You got to do what you got to do to save your furniture. ICK! :)
LOL! I am also unable to get up in the morning. Chronically, habitually, miserably unable to get up on time. I NEVER sleep better than I am right when that blasted clock goes off. This morning, I was so rebellious I slept right through it for the first half an hour. I was 20 mins late to work. Sigh!
Funny...I'm not a mommy, but I've had the joyful experience of doing all those things. I think your idea is ingenius! :)
Ok, I feel like a moron. I posted my comment but then I wasn't signed in and now my comment isn't there, so I think maybe I dreamt it? Long day!
Anyway, I'm with you on puke sounds wrenching you out of bed. But no kids are allowed into my room, as I prefer to not to do puke under any circumstances :)
that is the kewlest clock i've ever seen! my husband totally needs that!
LOVE the idea, I wont steal it, I will just be the first to buy one!
Jacki
SITS sister
Yeah, that totally would wake any person up quickly!
I must say though, I don't think I'd buy it. I'd be too afraid to ever fall asleep for fear of that sound. :)
I have monkeys at my house too! They seem to have an inate sense of when I am so tired and I slept like crap-that is when they seem to jump the hardest! Bug me the most and aabsoulately drive me crazy!
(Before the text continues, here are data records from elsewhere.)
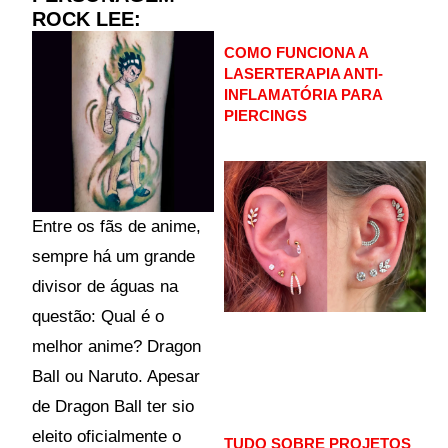
ROCK LEE:
COMO FUNCIONA A
LASERTERAPIA ANTI-
INFLAMATÓRIA PARA
PIERCINGS
Entre os fãs de anime,
sempre há um grande
divisor de águas na
questão: Qual é o
melhor anime? Dragon
Ball ou Naruto. Apesar
de Dragon Ball ter sio
eleito oficialmente o
TUDO SOBRE PROJETOS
I still sometimes can sleep through it!
The throwup sound-genius. You really should make a mom alarm clock-sell it and make a million!
Found you from SITS, we just joined a few days ago!
The perfect alarm clock for any Mom is her child..we usually use our cell phones as alarms (well my hubby does) I don't need one though because my 16 month old starts either screaming or singing when he wakes up in the morning, depends on his mood and I can hear this from his baby monitor. I'm up on average every morning anywhere between 5-6 am, so my alarm clock is called "Gabriel". LOL
Trying. to. catch. my. breath.---laughing. too. hard......
Don't forget that in addition to catching puke, poop, and snot--you will also be repeatedly bit and peed on too! :) Ahh...motherhood!
And what's this about you being in the army with a weapon? From your profile pic--you look like you should be on an Avon catalogue cover, not shootin' stuff ;)! Very cool though!
I nearly pee'd myself reading this...as the mom of three toddler boys very, very close in age...most people think their triplets...I often felt like I bathed in bodily fluids. My husband used to wake me up when he came home from work in the middle of the night to tell me he was home...ummm, HELLO! I'm sleeping here! He soon learned if he valued he life not to wake me unless it was a life or death situation. I sent my sister a link and her reply was "you mean you didn't write this." I hope it's all right if I put a link on my blog...hopefully we can get more people to pee their pants, spit up whatever their eating/drinking etc. If it's not ok, just let me know and I'll remove it.